(DATA TO EXAMINE begins)
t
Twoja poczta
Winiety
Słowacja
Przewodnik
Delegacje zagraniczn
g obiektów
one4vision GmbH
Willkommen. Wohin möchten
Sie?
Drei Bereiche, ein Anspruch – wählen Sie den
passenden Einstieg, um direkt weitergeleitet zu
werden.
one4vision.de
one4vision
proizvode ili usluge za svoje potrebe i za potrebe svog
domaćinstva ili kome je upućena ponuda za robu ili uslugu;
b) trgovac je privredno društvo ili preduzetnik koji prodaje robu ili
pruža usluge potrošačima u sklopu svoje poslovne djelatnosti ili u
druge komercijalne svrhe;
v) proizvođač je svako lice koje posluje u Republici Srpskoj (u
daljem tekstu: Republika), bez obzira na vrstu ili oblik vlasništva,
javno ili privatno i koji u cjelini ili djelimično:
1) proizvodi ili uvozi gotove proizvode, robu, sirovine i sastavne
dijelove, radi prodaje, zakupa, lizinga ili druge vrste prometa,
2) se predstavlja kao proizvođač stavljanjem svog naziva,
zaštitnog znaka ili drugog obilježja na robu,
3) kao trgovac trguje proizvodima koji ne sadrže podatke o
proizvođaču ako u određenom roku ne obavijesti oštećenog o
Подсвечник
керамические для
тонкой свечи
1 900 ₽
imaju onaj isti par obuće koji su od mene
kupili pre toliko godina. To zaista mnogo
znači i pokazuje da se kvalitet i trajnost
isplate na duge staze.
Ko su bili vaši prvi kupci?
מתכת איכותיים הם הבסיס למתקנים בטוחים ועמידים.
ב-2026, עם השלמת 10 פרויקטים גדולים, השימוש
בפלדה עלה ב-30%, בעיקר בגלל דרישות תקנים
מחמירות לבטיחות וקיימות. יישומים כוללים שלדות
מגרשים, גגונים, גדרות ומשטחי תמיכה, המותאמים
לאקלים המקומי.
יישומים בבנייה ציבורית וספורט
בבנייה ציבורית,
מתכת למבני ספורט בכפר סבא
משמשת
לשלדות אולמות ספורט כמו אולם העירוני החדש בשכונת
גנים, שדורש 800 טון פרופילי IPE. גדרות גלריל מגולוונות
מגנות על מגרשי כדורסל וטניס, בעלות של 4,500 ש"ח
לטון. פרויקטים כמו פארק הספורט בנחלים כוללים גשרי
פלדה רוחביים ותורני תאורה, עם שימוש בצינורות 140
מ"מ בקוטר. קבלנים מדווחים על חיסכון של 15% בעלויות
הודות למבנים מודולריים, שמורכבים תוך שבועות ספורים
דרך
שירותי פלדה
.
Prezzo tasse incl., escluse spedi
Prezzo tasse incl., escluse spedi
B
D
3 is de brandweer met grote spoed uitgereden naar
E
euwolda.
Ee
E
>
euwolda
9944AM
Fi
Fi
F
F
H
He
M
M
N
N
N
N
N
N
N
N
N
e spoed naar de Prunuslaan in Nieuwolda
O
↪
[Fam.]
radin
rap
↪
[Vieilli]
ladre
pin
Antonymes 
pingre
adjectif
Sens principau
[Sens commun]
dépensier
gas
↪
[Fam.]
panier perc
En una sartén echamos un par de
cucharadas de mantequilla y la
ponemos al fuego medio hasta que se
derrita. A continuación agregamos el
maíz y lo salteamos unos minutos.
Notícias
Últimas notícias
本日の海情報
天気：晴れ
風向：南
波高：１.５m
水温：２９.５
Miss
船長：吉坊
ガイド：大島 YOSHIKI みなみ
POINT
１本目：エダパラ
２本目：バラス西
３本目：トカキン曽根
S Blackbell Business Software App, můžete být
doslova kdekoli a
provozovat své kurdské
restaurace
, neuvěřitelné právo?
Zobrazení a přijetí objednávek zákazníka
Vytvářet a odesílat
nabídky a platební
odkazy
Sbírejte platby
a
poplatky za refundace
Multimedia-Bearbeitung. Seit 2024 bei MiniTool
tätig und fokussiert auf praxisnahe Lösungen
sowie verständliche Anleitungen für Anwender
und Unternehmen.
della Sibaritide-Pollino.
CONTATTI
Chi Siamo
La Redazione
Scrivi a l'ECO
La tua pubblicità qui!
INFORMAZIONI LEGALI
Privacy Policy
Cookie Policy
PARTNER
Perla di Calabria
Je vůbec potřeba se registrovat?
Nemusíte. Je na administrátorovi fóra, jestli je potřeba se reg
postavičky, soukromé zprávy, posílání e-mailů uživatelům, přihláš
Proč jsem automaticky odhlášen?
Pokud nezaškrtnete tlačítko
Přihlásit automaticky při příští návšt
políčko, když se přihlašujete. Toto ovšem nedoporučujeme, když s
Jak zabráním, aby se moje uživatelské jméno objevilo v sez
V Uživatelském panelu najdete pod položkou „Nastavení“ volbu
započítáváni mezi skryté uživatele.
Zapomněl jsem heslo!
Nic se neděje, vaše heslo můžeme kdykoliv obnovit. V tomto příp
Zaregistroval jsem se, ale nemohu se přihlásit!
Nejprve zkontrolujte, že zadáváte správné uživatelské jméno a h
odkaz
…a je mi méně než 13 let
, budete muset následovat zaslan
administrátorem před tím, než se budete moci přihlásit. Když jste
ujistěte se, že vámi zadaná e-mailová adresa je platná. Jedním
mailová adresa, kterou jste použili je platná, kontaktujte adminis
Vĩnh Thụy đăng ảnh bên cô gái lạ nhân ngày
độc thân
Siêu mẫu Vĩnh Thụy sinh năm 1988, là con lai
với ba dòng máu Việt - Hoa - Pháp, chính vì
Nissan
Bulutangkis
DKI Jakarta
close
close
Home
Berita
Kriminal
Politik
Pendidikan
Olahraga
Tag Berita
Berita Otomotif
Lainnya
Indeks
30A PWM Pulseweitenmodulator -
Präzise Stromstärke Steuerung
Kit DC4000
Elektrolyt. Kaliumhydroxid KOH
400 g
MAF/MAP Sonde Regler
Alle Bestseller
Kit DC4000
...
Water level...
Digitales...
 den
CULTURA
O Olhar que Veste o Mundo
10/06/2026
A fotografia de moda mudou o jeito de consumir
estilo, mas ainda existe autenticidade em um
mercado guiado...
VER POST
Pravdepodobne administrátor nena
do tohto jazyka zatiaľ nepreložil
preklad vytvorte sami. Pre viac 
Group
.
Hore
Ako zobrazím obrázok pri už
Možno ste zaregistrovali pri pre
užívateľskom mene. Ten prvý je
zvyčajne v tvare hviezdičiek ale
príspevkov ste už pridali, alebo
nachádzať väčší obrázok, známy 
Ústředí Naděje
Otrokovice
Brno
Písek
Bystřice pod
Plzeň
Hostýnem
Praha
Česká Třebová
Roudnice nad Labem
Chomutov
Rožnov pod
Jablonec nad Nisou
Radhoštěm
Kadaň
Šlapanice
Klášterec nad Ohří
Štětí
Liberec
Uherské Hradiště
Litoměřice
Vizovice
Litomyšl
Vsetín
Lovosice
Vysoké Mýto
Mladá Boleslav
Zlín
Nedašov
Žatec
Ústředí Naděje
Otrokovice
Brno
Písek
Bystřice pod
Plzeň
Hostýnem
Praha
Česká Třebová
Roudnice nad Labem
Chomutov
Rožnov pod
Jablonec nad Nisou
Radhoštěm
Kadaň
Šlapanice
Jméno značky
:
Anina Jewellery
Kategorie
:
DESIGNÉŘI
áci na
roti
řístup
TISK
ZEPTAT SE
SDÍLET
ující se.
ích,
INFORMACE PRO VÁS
(DATA TO EXAMINE ends)
**AIM OF THE EXERCISE**
The records given above are to be repeated in full, exactly.

**RESPONSE**
t
Twoja poczta
Winiety
Słowacja
Przewodnik
Delegacje zagraniczn
g obiektów
one4vision GmbH
Willkommen. Wohin möchten
Sie?
Drei Bereiche, ein Anspruch – wählen Sie den
passenden Einstieg, um direkt weitergeleitet zu
werden.
one4vision.de
one4vision
proizvode ili usluge za svoje potrebe i za potrebe svog
domaćinstva ili kome je upućena ponuda za robu ili uslugu;
b) trgovac je privredno društvo ili preduzetnik koji prodaje robu ili
pruža usluge potrošačima u sklopu svoje poslovne djelatnosti ili u
druge komercijalne svrhe;
v) proizvođač je svako lice koje posluje u Republici Srpskoj (u
daljem tekstu: Republika), bez obzira na vrstu ili oblik vlasništva,
javno ili privatno i koji u cjelini ili djelimično:
1) proizvodi ili uvozi gotove proizvode, robu, sirovine i sastavne
dijelove, radi prodaje, zakupa, lizinga ili druge vrste prometa,
2) se predstavlja kao proizvođač stavljanjem svog naziva,
zaštitnog znaka ili drugog obilježja na robu,
3) kao trgovac trguje proizvodima koji ne sadrže podatke o
proizvođaču ako u određenom roku ne obavijesti oštećenog o
Подсвечник
керамические для
тонкой свечи
1 900 ₽
imaju onaj isti par obuće koji su od mene
kupili pre toliko godina. To zaista mnogo
znači i pokazuje da se kvalitet i trajnost
isplate na duge staze.
Ko su bili vaši prvi kupci?
מתכת איכותיים הם הבסיס למתקנים בטוחים ועמידים.
ב-2026, עם השלמת 10 פרויקטים גדולים, השימוש
בפלדה עלה ב-30%, בעיקר בגלל דרישות תקנים
מחמירות לבטיחות וקיימות. יישומים כוללים שלדות
מגרשים, גגונים, גדרות ומשטחי תמיכה, המותאמים
לאקלים המקומי.
יישומים בבנייה ציבורית וספורט
בבנייה ציבורית,
מתכת למבני ספורט בכפר סבא
משמשת
לשלדות אולמות ספורט כמו אולם העירוני החדש בשכונת
גנים, שדורש 800 טון פרופילי IPE. גדרות גלריל מגולוונות
מגנות על מגרשי כדורסל וטניס, בעלות של 4,500 ש"ח
לטון. פרויקטים כמו פארק הספורט בנחלים כוללים גשרי
פלדה רוחביים ותורני תאורה, עם שימוש בצינורות 140
מ"מ בקוטר. קבלנים מדווחים על חיסכון של 15% בעלויות
הודות למבנים מודולריים, שמורכבים תוך שבועות ספורים
דרך
שירותי פלדה
.
Prezzo tasse incl., escluse spedi
Prezzo tasse incl., escluse spedi
B
D
3 is de brandweer met grote spoed uitgereden naar
E
euwolda.
Ee
E
>
euwolda
9944AM
Fi
Fi
F
F
H
He
M
M
N
N
N
N
N
N
N
N
N
e spoed naar de Prunuslaan in Nieuwolda
O
↪
[Fam.]
radin
rap
↪
[Vieilli]
ladre
pin
Antonymes 
pingre
adjectif
Sens principau
[Sens commun]
dépensier
gas
↪
[Fam.]
panier perc
En una sartén echamos un par de
cucharadas de mantequilla y la
ponemos al fuego medio hasta que se
derrita. A continuación agregamos el
maíz y lo salteamos unos minutos.
Notícias
Últimas notícias
本日の海情報
天気：晴れ
風向：南
波高：１.５m
水温：２９.５
Miss
船長：吉坊
ガイド：大島 YOSHIKI みなみ
POINT
１本目：エダパラ
２本目：バラス西
３本目：トカキン曽根
S Blackbell Business Software App, můžete být
doslova kdekoli a
provozovat své kurdské
restaurace
, neuvěřitelné právo?
Zobrazení a přijetí objednávek zákazníka
Vytvářet a odesílat
nabídky a platební
odkazy
Sbírejte platby
a
poplatky za refundace
Multimedia-Bearbeitung. Seit 2024 bei MiniTool
tätig und fokussiert auf praxisnahe Lösungen
sowie verständliche Anleitungen für Anwender
und Unternehmen.
della Sibaritide-Pollino.
CONTATTI
Chi Siamo
La Redazione
Scrivi a l'ECO
La tua pubblicità qui!
INFORMAZIONI LEGALI
Privacy Policy
Cookie Policy
PARTNER
Perla di Calabria
Je vůbec potřeba se registrovat?
Nemusíte. Je na administrátorovi fóra, jestli je potřeba se reg
postavičky, soukromé zprávy, posílání e-mailů uživatelům, přihláš
Proč jsem automaticky odhlášen?
Pokud nezaškrtnete tlačítko
Přihlásit automaticky při příští návšt
políčko, když se přihlašujete. Toto ovšem nedoporučujeme, když s
Jak zabráním, aby se moje uživatelské jméno objevilo v sez
V Uživatelském panelu najdete pod položkou „Nastavení“ volbu
započítáváni mezi skryté uživatele.
Zapomněl jsem heslo!
Nic se neděje, vaše heslo můžeme kdykoliv obnovit. V tomto příp
Zaregistroval jsem se, ale nemohu se přihlásit!
Nejprve zkontrolujte, že zadáváte správné uživatelské jméno a h
odkaz
…a je mi méně než 13 let
, budete muset následovat zaslan
administrátorem před tím, než se budete moci přihlásit. Když jste
ujistěte se, že vámi zadaná e-mailová adresa je platná. Jedním
mailová adresa, kterou jste použili je platná, kontaktujte adminis
Vĩnh Thụy đăng ảnh bên cô gái lạ nhân ngày
độc thân
Siêu mẫu Vĩnh Thụy sinh năm 1988, là con lai
với ba dòng máu Việt - Hoa - Pháp, chính vì
Nissan
Bulutangkis
DKI Jakarta
close
close
Home
Berita
Kriminal
Politik
Pendidikan
Olahraga
Tag Berita
Berita Otomotif
Lainnya
Indeks
30A PWM Pulseweitenmodulator -
Präzise Stromstärke Steuerung
Kit DC4000
Elektrolyt. Kaliumhydroxid KOH
400 g
MAF/MAP Sonde Regler
Alle Bestseller
Kit DC4000
...
Water level...
Digitales...
 den
CULTURA
O Olhar que Veste o Mundo
10/06/2026
A fotografia de moda mudou o jeito de consumir
estilo, mas ainda existe autenticidade em um
mercado guiado...
VER POST
Pravdepodobne administrátor nena
do tohto jazyka zatiaľ nepreložil
preklad vytvorte sami. Pre viac 
Group
.
Hore
Ako zobrazím obrázok pri už
Možno ste zaregistrovali pri pre
užívateľskom mene. Ten prvý je
zvyčajne v tvare hviezdičiek ale
príspevkov ste už pridali, alebo
nachádzať väčší obrázok, známy 
Ústředí Naděje
Otrokovice
Brno
Písek
Bystřice pod
Plzeň
Hostýnem
Praha
Česká Třebová
Roudnice nad Labem
Chomutov
Rožnov pod
Jablonec nad Nisou
Radhoštěm
Kadaň
Šlapanice
Klášterec nad Ohří
Štětí
Liberec
Uherské Hradiště
Litoměřice
Vizovice
Litomyšl
Vsetín
Lovosice
Vysoké Mýto
Mladá Boleslav
Zlín
Nedašov
Žatec
Ústředí Naděje
Otrokovice
Brno
Písek
Bystřice pod
Plzeň
Hostýnem
Praha
Česká Třebová
Roudnice nad Labem
Chomutov
Rožnov pod
Jablonec nad Nisou
Radhoštěm
Kadaň
Šlapanice
Jméno značky
:
Anina Jewellery
Kategorie
:
DESIGNÉŘI
áci na
roti
řístup
TISK
ZEPTAT SE
SDÍLET
ující se.
ích,
INFORMACE PRO VÁS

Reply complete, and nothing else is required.